Alicat has also designed a workaround enabling up to 26 units to be used at once on a single serial COM Port. The technical term for this capability is ‘multi-drop’ communication, and it is supported by all Alicat units equipped with serial communication (RS-232 or RS-485).

Through multi-drop communication, every device on the line is configured to have a unique identifying letter (A-Z), and every unit listens to the commands that have been sent. Even though every device listens to the commands, a unit will only accept and respond if the instruction begins with that device’s unique ID letter.

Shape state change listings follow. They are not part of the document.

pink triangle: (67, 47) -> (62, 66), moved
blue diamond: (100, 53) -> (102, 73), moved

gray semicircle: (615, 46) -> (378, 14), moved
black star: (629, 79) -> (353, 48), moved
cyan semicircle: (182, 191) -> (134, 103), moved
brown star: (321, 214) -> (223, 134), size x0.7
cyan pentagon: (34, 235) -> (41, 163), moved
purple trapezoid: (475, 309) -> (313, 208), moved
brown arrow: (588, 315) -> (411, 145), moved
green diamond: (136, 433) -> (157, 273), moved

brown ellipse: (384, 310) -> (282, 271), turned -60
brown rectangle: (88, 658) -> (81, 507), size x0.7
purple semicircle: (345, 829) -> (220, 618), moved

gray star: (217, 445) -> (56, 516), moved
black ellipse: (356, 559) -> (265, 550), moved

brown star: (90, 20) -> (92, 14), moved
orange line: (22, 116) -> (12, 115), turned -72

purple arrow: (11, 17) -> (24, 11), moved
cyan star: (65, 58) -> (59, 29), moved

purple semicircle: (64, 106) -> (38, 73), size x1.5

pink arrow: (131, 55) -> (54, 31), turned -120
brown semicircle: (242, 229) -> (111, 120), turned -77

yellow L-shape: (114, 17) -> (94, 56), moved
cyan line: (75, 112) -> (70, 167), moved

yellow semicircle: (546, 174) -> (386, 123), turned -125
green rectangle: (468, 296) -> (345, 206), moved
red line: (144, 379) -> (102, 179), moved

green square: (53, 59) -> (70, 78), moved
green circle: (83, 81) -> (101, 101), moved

This means you can connect three flow controllers on the same three wires (electrically in parallel), and then read the current flow rate on unit ‘A’, give a new setpoint to ‘B’, and reset the totalizer on ‘C’.


Even though the RS-232 communication ‘standard’ is old enough for a place in the Smithsonian Institution, it is still heavily used for all types of computer-based systems that need to talk to various peripheral components. Employing the universal ASCII (American Standard Code for Information Interchange) character set as our language, Alicat instruments will continue to be sold with the robust, universal, and reliable RS-232 system for the foreseeable future.